Pull every line of the entries that has the word "Bibliothek".

● Stored data entries
+---+
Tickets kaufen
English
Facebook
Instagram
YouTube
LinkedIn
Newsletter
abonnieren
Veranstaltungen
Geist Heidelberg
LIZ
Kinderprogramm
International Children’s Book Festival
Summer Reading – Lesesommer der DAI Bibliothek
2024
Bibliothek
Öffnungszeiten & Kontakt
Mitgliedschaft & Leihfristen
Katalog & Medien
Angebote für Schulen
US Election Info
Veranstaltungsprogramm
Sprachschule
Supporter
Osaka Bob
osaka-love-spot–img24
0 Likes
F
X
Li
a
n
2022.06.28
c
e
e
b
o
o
+---+
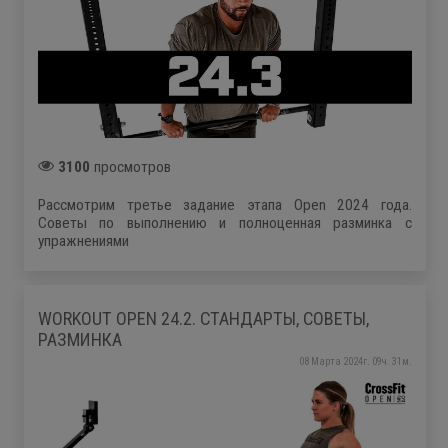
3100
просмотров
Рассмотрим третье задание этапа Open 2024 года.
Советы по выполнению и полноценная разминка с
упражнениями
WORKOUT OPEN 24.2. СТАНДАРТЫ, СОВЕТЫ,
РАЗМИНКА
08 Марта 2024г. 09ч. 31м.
+---+
● Result below
Summer Reading – Lesesommer der DAI Bibliothek
Bibliothek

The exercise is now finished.